- Assignment -
Look through the data below. Pick out the lines holding the string "control".

- The data -
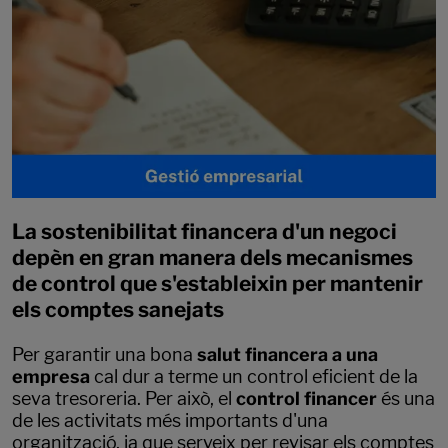
La sostenibilitat financera d'un negoci
depèn en gran manera dels mecanismes
de control que s'estableixin per mantenir
els comptes sanejats
Per garantir una bona
salut financera a una
empresa
cal dur a terme un control eficient de la
seva tresoreria. Per això, el
control financer
és una
de les activitats més importants d'una
organització, ja que serveix per revisar els comptes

- Task response -
de control que s'estableixin per mantenir
cal dur a terme un control eficient de la
control financer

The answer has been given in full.